What do I do? Should I email her?

Absolutely. If you don't contact your advisor now, the 2 week delay will quickly grow into a 3 week delay, then a month of no communication. Then your advisor may decide to reach out to the department to check up on you. Contacting your advisor ASAP is the only reasonable action in your situation.

If you are very nervious about writing an email, here are a few things that may help (as someone who used to suffer from severe social anxiety I was in your shoes a few times, too).

  • Put aside all your other assignments and entertainment until you finish and send the email.
  • Don't try to guess what your advisor thinks of you or how she will respond, just find your strength in realization that what you're doing now is the right and responsible thing.
  • Show that you are willing to learn from this communication mishap and make sure it does not repeat again.
  • If you are still too anxious, try mindful breathing, it may help to focus and reduce the anxiety.
22

She told you to get settled into grad school; presumably, you've done that, at least to a reasonable extent. She told you to watch certain videos, and you did that. And presumably your schedule of classes and other recurring obligations is reasonably fixed by now. So write an email telling her that and asking to set up a regular meeting time.

12

Every advisor is a bit different. Some may want you to take the initiative. Of course, she is also busy. If she has regular office hours you can go visit again. It is especially valuable if you want some specific guidance on your project or have some initial ideas that you want feedback on.

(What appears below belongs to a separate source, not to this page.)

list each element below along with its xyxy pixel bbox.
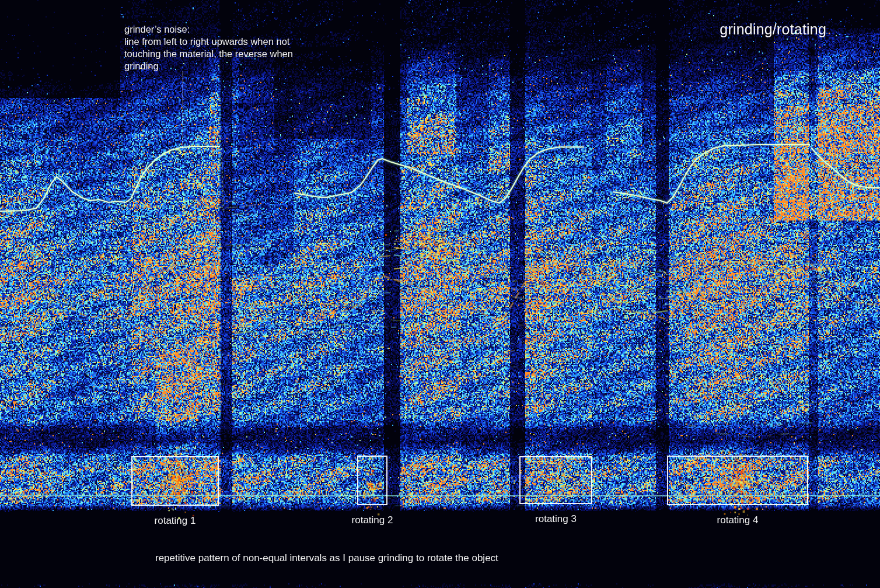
spectrogram-figure: grinder’s noise: line from left to right… <box>0 0 880 588</box>
spectrogram-canvas <box>0 0 880 588</box>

You can also ask, directly, how often you should meet and how to arrange it. If the meetings she has are group meetings, you probably want to be included in that also. Ask. Face time is best.

8

In addition to what everyone else has said, another reason it's very important to contact your advisor, is that you are responsible for your education and for the pace at which you learn and proceed. This was one of the hardest aspects for me to get used to when pursuing my graduate degree. I kept waiting for my advisor to make corrections, give regular feedback, and guide both my project and my education while at school. I learned quickly, and repeatedly, that this expectation was both unreal and my invention.

If you need something, you have to ask for it, clearly, and sometimes repeatedly. Your education is not your advisor's responsibility. It is yours and will succeed, or not, by your actions more than any other factor.

3

You were instructed to do a thing. You have done that thing. Now you go forth and inform your supervisor that you have done that thing and ask what you should do next. Simply initiate that communication.

You're not at high school any more: you're an adult and are expected to be proactive with social interactions. Sometimes that means starting a conversation, rather than waiting for the other person to go out of their way to do it for you!

tl;dr you're overthinking it just reach out

1

From Buffy's answer: "Every advisor is a bit different. Some may want you to take the initiative..."

Now for the bit from personal experience: you want to make sure that you set up a relationship with your supervisor that works well for you. If you don't get in touch often early on, your supervisor might assume that you just like to work more independently and leave you to it, figuring that you'll report back when you need help/have published a paper etc. It is difficult to change that dynamic later on. It's definitely worth setting up regular meetings from the start.